[Start of section]
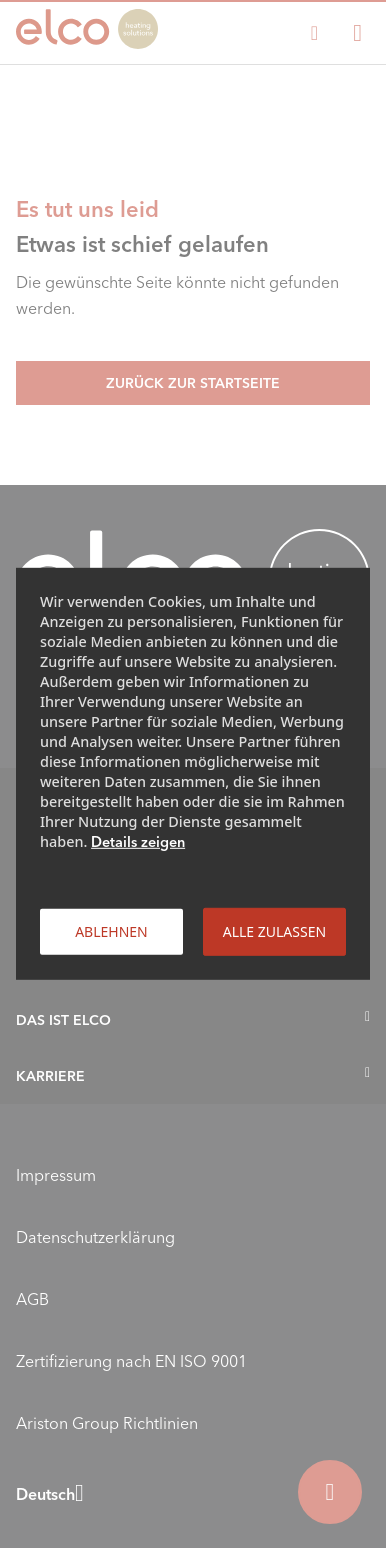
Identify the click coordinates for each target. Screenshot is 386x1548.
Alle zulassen (274, 931)
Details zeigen (138, 842)
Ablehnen (111, 931)
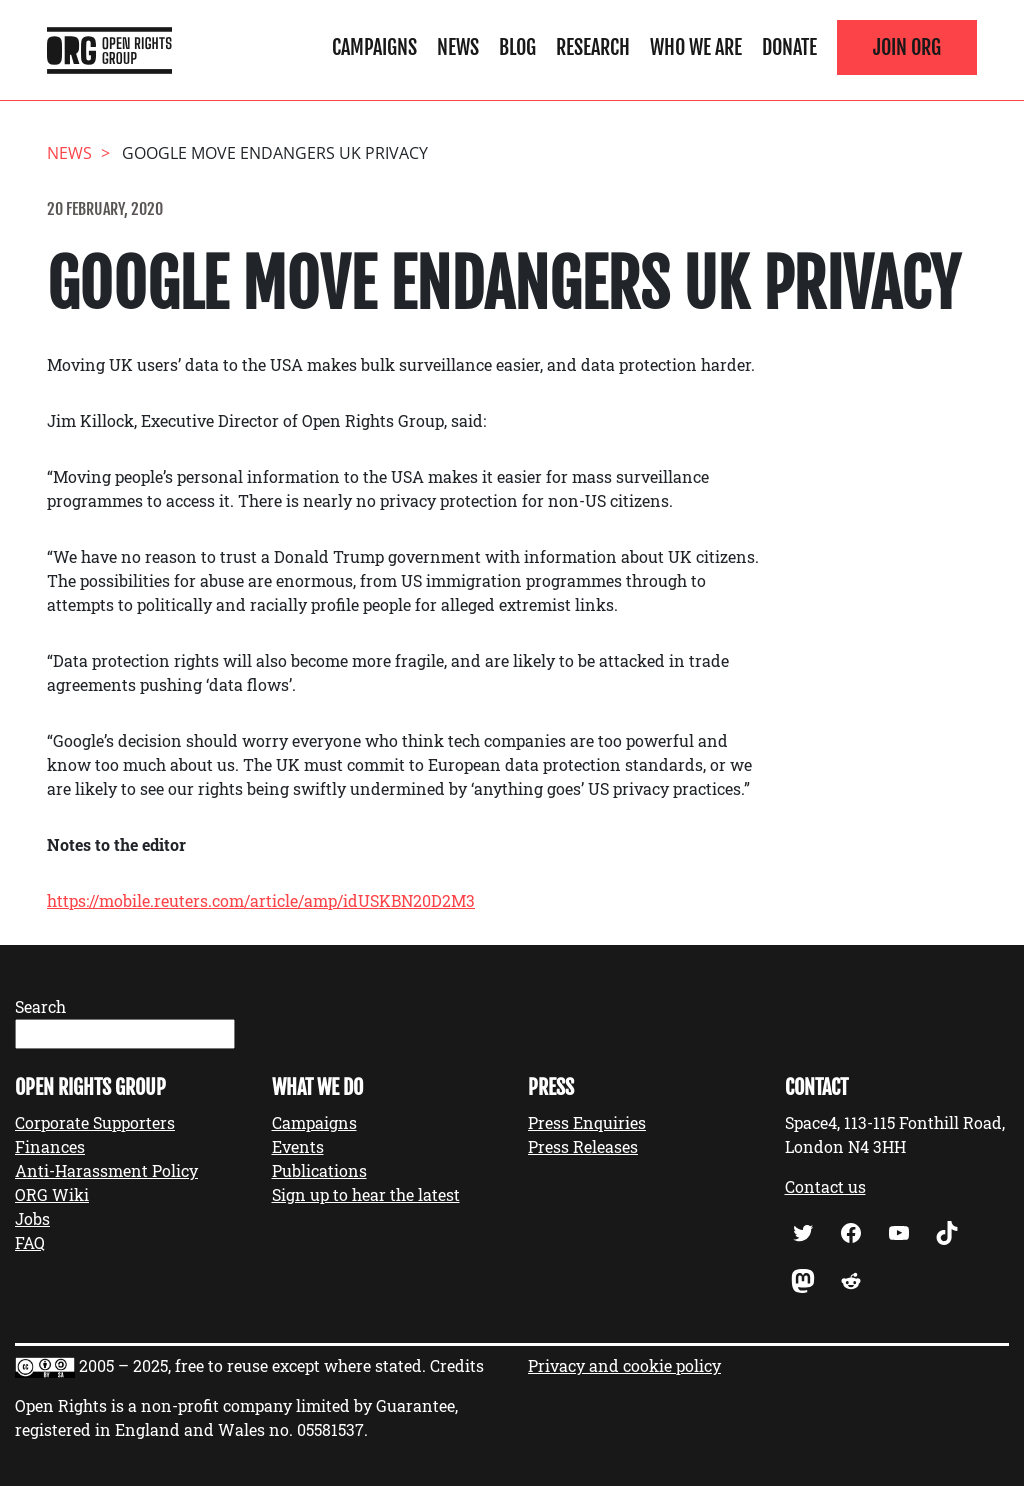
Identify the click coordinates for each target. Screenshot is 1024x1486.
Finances (50, 1146)
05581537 (330, 1429)
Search (40, 1006)
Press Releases (583, 1146)
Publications (319, 1170)
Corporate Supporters (95, 1122)
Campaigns (374, 47)
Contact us (825, 1186)
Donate (789, 47)
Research (593, 47)
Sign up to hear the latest (366, 1194)
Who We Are (696, 47)
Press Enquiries (587, 1122)
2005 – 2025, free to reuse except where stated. (252, 1365)
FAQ (30, 1242)
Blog (517, 47)
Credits (457, 1365)
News (458, 47)
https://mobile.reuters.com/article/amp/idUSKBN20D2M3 (261, 900)
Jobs (32, 1218)
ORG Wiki (52, 1194)
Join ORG (907, 47)
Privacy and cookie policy (624, 1365)
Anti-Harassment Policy (106, 1170)
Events (298, 1146)
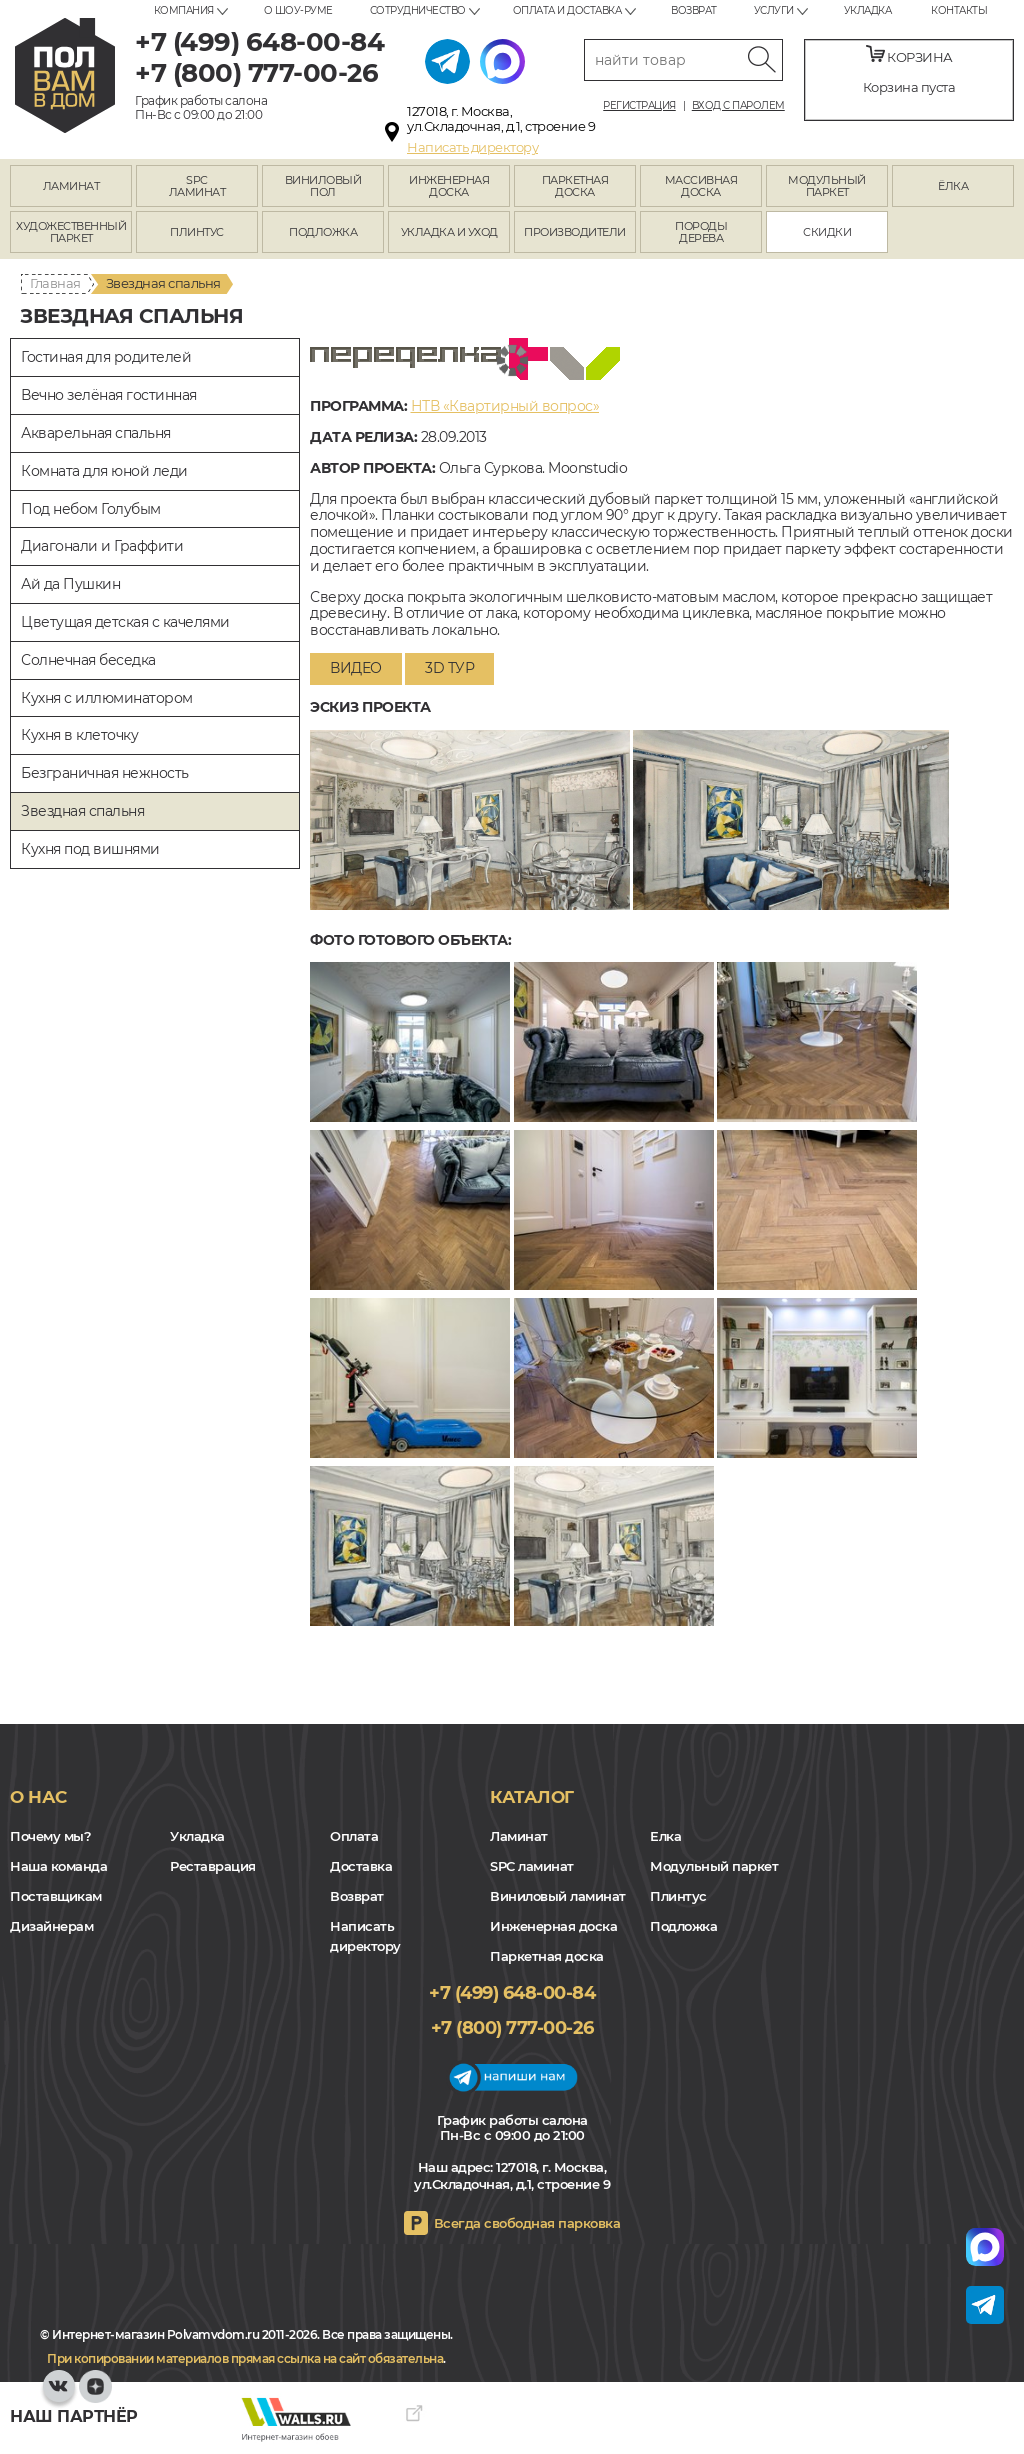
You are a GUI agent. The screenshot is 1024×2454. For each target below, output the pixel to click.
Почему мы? (50, 1836)
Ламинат (519, 1836)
[End of section]
# Your instructions
From the first record to the last, restate everything exactly but omit the pictures.

# Problem solution
Identify the click coordinates for each target. Screenshot is 386x1548.
Alle zulassen (274, 931)
Details zeigen (138, 842)
Ablehnen (111, 931)
Identify the click coordinates for each target. Screenshot is 1024x1486.
Finances (50, 1146)
05581537 (330, 1429)
Search (40, 1006)
Press Releases (583, 1146)
Publications (319, 1170)
Corporate Supporters (95, 1122)
Campaigns (374, 47)
Contact us (825, 1186)
Donate (789, 47)
Research (593, 47)
Sign up to hear the latest (366, 1194)
Who We Are (696, 47)
Press Enquiries (587, 1122)
2005 – 2025, free to reuse except where stated. (252, 1365)
FAQ (30, 1242)
Blog (517, 47)
Credits (457, 1365)
News (458, 47)
https://mobile.reuters.com/article/amp/idUSKBN20D2M3 (261, 900)
Jobs (32, 1218)
ORG Wiki (52, 1194)
Join ORG (907, 47)
Privacy and cookie policy (624, 1365)
Anti-Harassment Policy (106, 1170)
Events (298, 1146)
You are a GUI agent. The screenshot is 1024×2454. For each target below, output the pixel to click.
Почему мы? (50, 1836)
Ламинат (519, 1836)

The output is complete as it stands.